O homem da face sombria - A MALDIÇÃO DA ETERNIDADE

A MALDIÇÃO DA ETERNIDADE.

Vigiava, curava e benzia,

talvez seja assim que ele se sentia

quando não podia acordar de seu sono mais profundo

em que adormecido ficava em minhas entranhas frias.

Perdura sua raiva e investe se atirando no mar das sombras.

Perdido estava eu e ela.

Nas tumbas gélidas de meu coração.

A noite estava tão tênue.

A lua se enchia de graça.

Graciosa estava ela.

Dormindo em minha casa.

Carol acorde meu amor.

Sinto a sua falta.

Faz tão pouco tempo que dormiu.

Por que não abre os olhos outra vez?

Achei que estava morta.

Assim como a noite que se acaba,

abala-se em mim um sentimento.

Pura dor e rancor no peito.

Puro ódio em meu olhar.

Seca o sangue em minhas pupilas.

Dilata o ego tão egoísta,

que pensa só nele e em se saciar.

Saciado esteve junto de minha companhia,

pois somos como luz e escuridão.

Quando à noite vinha,

erguia-se no mau.

Quando vinha o dia.

Era todo dia igual.

Rezava por Deus em minha sorte.

Culpada era minha vida sobre a morte.

Atirava os lençóis daquele corpo

No lixo que se via de uma rua a outra.

Servia de esconderijo para ele.

Nas minhas entranhas me deixava um ser maléfico.

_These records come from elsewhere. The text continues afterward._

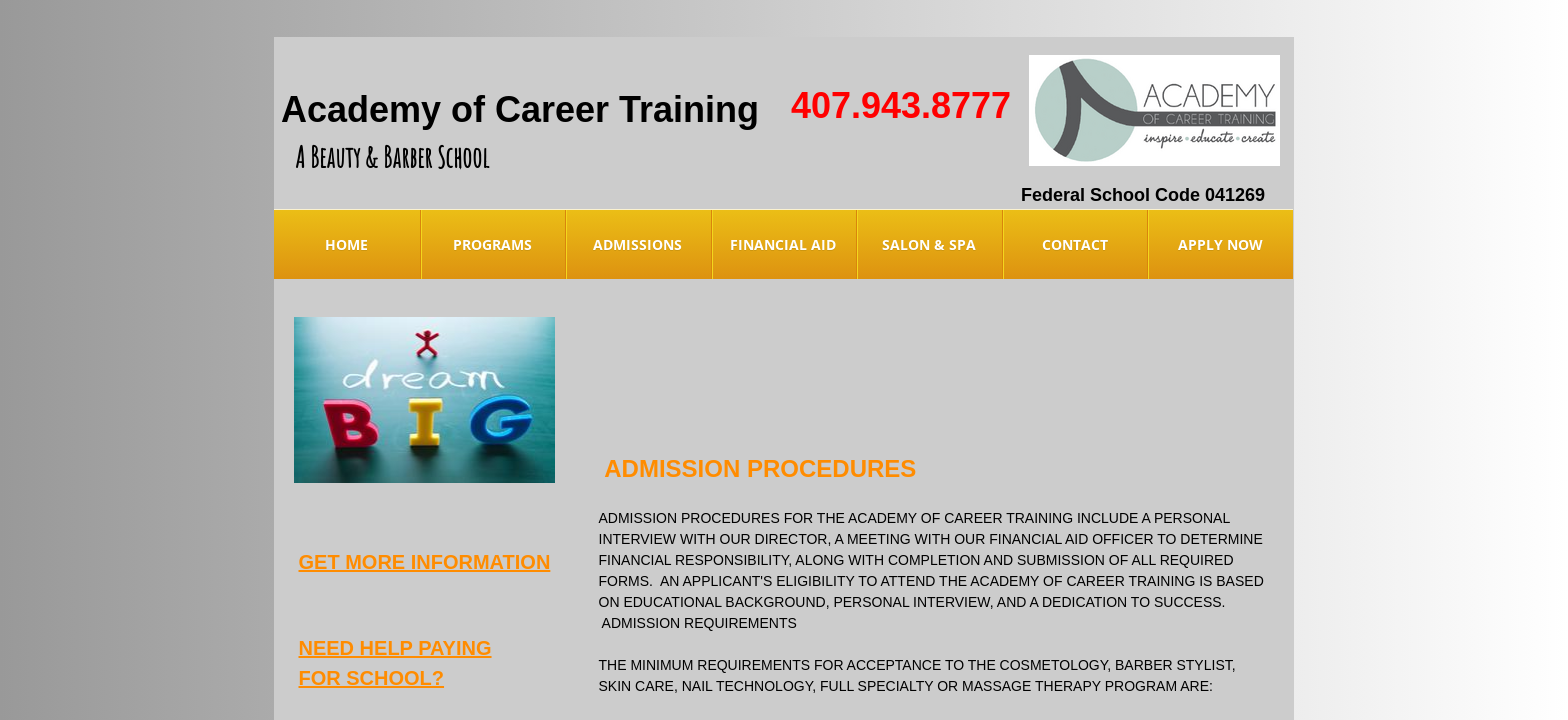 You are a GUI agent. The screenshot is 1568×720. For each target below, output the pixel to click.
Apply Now (1220, 244)
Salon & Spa (929, 244)
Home (346, 244)
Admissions (637, 244)
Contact (1075, 244)
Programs (492, 244)
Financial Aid (783, 244)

Ser de duas caras perturbava minha mente.

Vigia, persegue, mata e foge novamente.

Eu não sou assim, não sou covarde.

Covarde é você meu ego que some,

desaparece no amanhecer de cada dia.

E vivi nas minhas carnes frias

O seu pesadelo de cada noite.

Foi assim que procurei ajuda.

Tentava ajudar a mim mesmo.

Fui a especialistas sem saber ao certo,

Se procurava a explicação para o que sentia.

Sentia satisfação na morte.

Sentia meu corpo flutuar no meio do sangue.

Sentia prazer nos gemidos da dor.

E de olhos arregalados suplicando pela vida.

Vida que se ia na ponta da faca.

Às vezes aquela velha da cozinha,

de cabo branco, ralado e manchado de sangue

Às vezes a minha,

de cabo negro afiado e limpa.

Cortava gargantas, roubava almas.

Sequestrei, matei, mas nunca roubei.

Minha missão era divina.

Acreditava em Deus e na religião.

E em todas nunca ouvi falar do que falarei.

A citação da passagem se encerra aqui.